Exercise brief:
Copy out all lines of the listing below that hold "lengths".

### Information provided ###

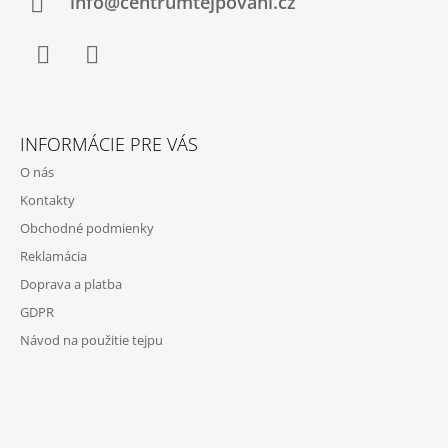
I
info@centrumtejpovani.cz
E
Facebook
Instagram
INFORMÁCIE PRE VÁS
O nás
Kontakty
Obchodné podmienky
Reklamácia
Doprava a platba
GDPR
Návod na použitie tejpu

###
### Information provided ###

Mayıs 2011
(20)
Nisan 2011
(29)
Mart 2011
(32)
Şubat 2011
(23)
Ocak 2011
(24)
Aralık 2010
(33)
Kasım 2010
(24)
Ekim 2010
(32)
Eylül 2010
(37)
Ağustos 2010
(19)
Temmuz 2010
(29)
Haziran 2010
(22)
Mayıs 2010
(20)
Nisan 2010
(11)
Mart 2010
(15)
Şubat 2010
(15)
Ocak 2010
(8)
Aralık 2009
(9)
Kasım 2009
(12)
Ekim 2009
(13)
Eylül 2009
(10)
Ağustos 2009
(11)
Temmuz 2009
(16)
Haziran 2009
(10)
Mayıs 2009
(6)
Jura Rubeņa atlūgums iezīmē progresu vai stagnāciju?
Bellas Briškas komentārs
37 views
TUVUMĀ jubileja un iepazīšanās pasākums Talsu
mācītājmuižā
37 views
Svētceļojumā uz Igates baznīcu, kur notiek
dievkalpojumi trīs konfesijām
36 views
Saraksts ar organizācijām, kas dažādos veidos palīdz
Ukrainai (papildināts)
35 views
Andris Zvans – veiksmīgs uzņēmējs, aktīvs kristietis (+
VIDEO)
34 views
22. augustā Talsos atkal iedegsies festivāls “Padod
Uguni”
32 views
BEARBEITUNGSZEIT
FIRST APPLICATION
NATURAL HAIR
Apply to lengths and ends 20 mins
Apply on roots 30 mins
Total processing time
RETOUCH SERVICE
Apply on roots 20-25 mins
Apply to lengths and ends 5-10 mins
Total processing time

###

Result of this task:
Apply to lengths and ends 20 mins
Apply to lengths and ends 5-10 mins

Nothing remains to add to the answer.